(Provided data)
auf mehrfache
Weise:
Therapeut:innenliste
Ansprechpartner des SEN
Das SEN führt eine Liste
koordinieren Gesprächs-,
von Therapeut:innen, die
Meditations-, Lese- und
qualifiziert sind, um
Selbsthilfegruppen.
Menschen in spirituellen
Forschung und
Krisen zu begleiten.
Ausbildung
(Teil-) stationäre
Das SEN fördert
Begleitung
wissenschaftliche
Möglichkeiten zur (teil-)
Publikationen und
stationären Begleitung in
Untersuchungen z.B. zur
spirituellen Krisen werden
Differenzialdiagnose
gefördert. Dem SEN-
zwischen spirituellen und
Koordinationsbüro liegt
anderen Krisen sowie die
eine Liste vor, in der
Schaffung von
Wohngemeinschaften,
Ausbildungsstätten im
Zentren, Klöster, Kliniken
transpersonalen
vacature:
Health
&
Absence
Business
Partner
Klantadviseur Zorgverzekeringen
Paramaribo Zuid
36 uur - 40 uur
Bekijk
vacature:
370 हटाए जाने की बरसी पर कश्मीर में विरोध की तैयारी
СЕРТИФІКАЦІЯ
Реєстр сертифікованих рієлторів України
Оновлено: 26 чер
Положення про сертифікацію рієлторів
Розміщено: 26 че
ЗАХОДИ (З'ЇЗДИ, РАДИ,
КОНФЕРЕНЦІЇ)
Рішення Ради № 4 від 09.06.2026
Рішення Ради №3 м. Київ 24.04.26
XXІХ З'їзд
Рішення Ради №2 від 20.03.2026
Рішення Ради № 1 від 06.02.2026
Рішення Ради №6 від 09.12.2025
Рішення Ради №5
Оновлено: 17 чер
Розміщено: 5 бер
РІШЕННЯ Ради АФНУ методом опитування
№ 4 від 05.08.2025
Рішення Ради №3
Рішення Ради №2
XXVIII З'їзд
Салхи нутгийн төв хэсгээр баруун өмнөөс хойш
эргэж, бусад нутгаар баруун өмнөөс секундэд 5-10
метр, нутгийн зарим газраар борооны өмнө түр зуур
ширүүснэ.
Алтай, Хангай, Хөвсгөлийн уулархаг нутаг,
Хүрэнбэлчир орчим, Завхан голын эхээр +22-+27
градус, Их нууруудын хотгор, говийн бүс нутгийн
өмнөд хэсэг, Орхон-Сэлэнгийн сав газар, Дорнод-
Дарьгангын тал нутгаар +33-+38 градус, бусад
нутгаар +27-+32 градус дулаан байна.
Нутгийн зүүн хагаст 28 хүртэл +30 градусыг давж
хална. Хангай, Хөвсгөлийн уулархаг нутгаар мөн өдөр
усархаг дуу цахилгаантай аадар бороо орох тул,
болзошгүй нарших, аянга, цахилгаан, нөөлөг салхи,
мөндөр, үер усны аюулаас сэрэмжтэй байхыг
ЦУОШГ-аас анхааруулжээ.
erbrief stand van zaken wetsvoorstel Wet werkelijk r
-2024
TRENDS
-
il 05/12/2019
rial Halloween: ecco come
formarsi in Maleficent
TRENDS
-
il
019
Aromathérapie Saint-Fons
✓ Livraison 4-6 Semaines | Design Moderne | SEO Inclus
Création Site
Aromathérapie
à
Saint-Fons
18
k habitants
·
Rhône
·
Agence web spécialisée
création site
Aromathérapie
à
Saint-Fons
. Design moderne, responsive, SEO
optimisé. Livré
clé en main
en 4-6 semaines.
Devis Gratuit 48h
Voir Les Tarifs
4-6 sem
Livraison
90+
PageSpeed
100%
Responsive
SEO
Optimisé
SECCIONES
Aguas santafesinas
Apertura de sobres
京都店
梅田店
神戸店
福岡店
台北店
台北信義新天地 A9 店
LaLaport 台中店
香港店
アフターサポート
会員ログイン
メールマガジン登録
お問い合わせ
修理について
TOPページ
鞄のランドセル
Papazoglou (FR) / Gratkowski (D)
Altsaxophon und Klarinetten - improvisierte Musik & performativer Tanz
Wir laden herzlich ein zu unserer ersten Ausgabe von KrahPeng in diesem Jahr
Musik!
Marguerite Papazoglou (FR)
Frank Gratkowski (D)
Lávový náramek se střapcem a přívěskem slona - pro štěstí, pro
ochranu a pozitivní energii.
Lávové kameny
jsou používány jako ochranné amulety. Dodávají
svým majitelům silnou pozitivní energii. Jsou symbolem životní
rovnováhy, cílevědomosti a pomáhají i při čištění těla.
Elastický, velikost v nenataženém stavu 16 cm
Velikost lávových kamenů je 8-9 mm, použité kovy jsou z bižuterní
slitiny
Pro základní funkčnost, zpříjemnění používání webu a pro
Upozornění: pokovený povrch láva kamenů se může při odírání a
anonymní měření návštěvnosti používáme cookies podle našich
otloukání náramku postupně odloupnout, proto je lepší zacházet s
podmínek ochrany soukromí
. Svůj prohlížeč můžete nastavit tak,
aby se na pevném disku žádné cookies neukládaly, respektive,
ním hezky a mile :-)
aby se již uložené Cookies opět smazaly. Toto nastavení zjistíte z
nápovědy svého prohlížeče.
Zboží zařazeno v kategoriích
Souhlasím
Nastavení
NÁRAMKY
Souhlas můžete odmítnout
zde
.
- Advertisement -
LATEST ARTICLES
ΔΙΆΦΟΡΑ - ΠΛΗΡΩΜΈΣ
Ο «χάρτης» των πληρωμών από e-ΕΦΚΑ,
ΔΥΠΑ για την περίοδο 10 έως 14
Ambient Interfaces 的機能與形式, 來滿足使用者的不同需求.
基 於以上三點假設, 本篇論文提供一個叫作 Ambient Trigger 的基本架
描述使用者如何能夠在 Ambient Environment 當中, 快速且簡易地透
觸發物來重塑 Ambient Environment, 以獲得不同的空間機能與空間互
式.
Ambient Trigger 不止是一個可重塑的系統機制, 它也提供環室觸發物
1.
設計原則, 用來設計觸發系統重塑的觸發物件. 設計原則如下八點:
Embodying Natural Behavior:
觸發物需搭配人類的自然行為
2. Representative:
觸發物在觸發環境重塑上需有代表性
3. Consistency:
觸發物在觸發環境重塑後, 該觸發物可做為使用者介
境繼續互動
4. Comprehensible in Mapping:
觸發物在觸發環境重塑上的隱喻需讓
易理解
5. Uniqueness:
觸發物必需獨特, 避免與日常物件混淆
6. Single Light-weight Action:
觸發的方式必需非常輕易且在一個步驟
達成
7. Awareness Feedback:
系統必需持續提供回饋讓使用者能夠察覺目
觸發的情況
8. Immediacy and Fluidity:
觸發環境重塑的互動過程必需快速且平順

(Exercise description) Whenever the string "Хөвсгөлийн" appears on a line of the material, that line counts; report the count and nothing else.

(Exercise answer) 2